The representatives were a lawyer, Mohamed Tahri (from Algeria), and the organisation’s Director, Mike Dottridge (from the United Kingdom). They went to Khartoum and to several parts of South Darfur (Nyala, Ad-Dha’ein and Abu Matariq). They were assisted during their visit by a representative of the Committee for the Eradication of Abduction of Women and Children (CEAWC), an institution established by the Government of Sudan in May 1999 and administered by the Minister of Justice.

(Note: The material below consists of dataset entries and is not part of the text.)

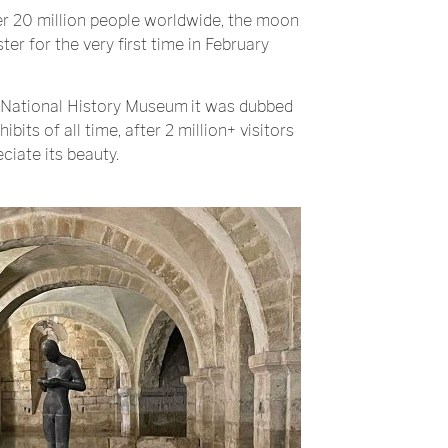
er 20 million people worldwide, the moon
ster for the very first time in February
National History Museum
it was dubbed
bits of all time, after 2 million+ visitors
ciate its beauty.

Anti-Slavery International reported on cases of slavery in Sudan in both the late 19th and early 20th centuries, and engaged in debate about the issue of slavery with representatives of the Government of Sudan at other times, such as the late 1950s. Following the outbreak of fighting in Southern Sudan in 1983, which developed into a new civil war, and in particular after an attack by forces of the Sudan People’s Liberation Army (SPLA) on Kordofan in 1985, a new pattern of raiding, abductions and enslavement by militia based in Darfur and Kordofan was reported, and Anti-Slavery International issued numerous articles and statements about the pattern of abuse which developed, and, in 1997, one longer report, Slavery in Sudan.

In 1988 and 1989 Anti-Slavery’s Director was in direct contact with representatives of the Government of Sudan and visited Khartoum with proposals that research should be carried out to establish whether slavery was indeed occurring. The Government agreed, but before the investigations could begin, a change in government occurred.

In recent years, Anti-Slavery International has made statements about continuing reports of human rights abuse in Sudan, together with initiatives to remedy them, to the annual sessions of the UN Working Group on Contemporary Forms of Slavery. Information prepared by the organisation has also been referred to at the annual discussions of the International Labour Organization’s (ILO’s) Conference Committee on the Application of Standards, and in the report published each year by the ILO’s Committee of Experts on the Application of Conventions and Recommendations.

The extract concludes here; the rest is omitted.